Simple Health Check for Docker
Docker Health Check

I run Docker both in production on CentOS, and also run it on my Macs for development and testing. Recently, I noticed some weird behavior on my Mac's version of Docker where sometimes containers would stop responding to inbound TCP connections, but otherwise behave normally. (This is the bug I filed...) I built this test suite to catch that behavior as it happens, and see what changes I could make to prevent that behavior.


bash <(curl -s [ PORT ]

If a port is specified as an argument, it will be listned on, otherwise the default port of 8123 will be used.

If Docker is not running or in the process of starting up, the script will try to start the container once per second until it succeeds. Once it succeeds, testing will immediately commence.

Testing consists of running curl against the Nginx container once per second, and writing the first line of output to a file named results-YYYYMMDDTHHMMSS.log.

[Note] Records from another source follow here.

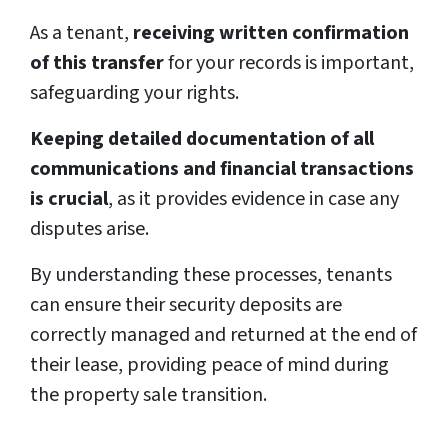
As a tenant,
receiving written confirmation
of this transfer
for your records is important,
safeguarding your rights.
Keeping detailed documentation of all
communications and financial transactions
is crucial
, as it provides evidence in case any
disputes arise.
By understanding these processes, tenants
can ensure their security deposits are
correctly managed and returned at the end of
their lease, providing peace of mind during
the property sale transition.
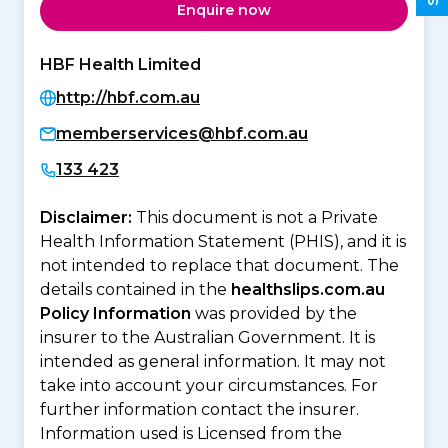
Enquire now
HBF Health Limited
http://hbf.com.au
memberservices@hbf.com.au
133 423
Disclaimer:
This document is not a Private
Health Information Statement (PHIS), and it is
not intended to replace that document. The
details contained in the
healthslips.com.au
Policy Information
was provided by the
insurer to the Australian Government. It is
intended as general information. It may not
take into account your circumstances. For
further information contact the insurer.
Information used is Licensed from the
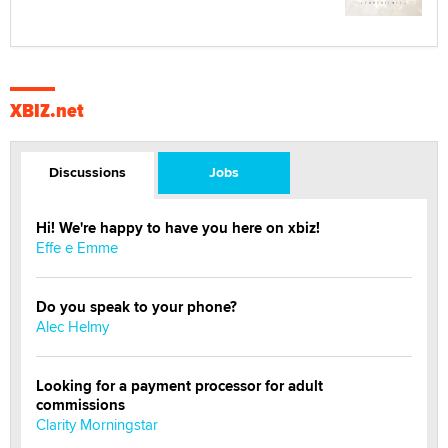
XBIZ.net
Discussions
Jobs
Hi! We're happy to have you here on xbiz!
Effe e Emme
Do you speak to your phone?
Alec Helmy
Looking for a payment processor for adult
commissions
Clarity Morningstar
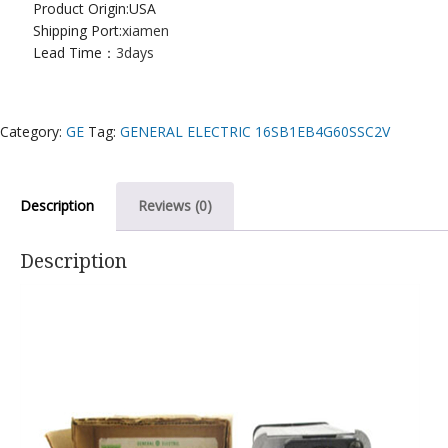
Product Origin:USA
Shipping Port:
xiamen
Lead Time：
3days
Category:
GE
Tag:
GENERAL ELECTRIC 16SB1EB4G60SSC2V
Description
Reviews (0)
Description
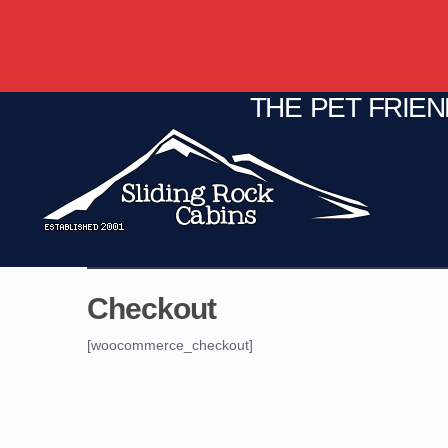
THE PET FRIE
C
Fire Pit
Game Room
Checkout
[woocommerce_checkout]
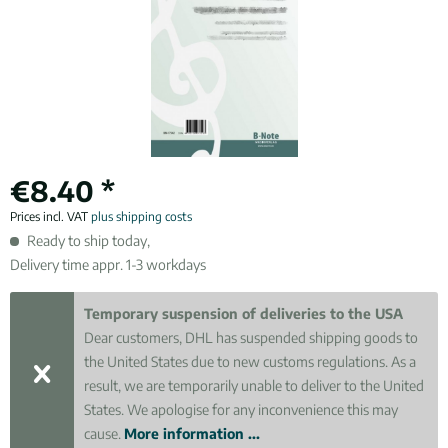
€8.40 *
Prices incl. VAT
plus shipping costs
Ready to ship today,
Delivery time appr. 1-3 workdays
Temporary suspension of deliveries to the USA
Dear customers, DHL has suspended shipping goods to
the United States due to new customs regulations. As a
result, we are temporarily unable to deliver to the United
States. We apologise for any inconvenience this may
cause.
More information ...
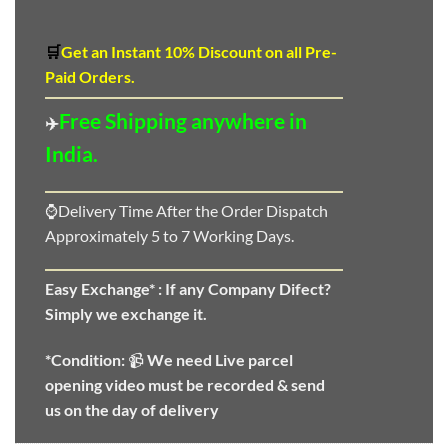
🛒
Get an Instant 10
%
Discount
on all Pre-
Paid Orders.
Free Shipping anywhere in
✈️
India.
⌚Delivery Time After the Order Dispatch
Approximately 5 to 7 Working Days.
Easy Exchange* :
If any Company Difect?
Simply we exchange it.
*Condition:
📹
We need
Live parcel
opening video must be recorded & send
us on the day of delivery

If the container is killed (or Docker is stopped), the script will try to restart the container once per second until it succeeds, then resume testing, with the results going to a new file.

Interpreting Results

To see the results of tests, run wc -l results-*. Example:

wc -l results-*
      19 results-20190505T135448.log
      60 results-20190505T135605.log
    8570 results-20190505T135711.log

The timestamp on the file will tell when the test was started, and the number of lines will tell how many seconds nginx responded for. In this case, there were a few short-lived tests and then a test that ran for well over two hours.

In the failure scenario that I had when originally writing this test, Docker containers would stop responding to TCP traffic within 30 minutes, yet I could docker run -it ID bash and connect to those containers, and run curl from them, etc.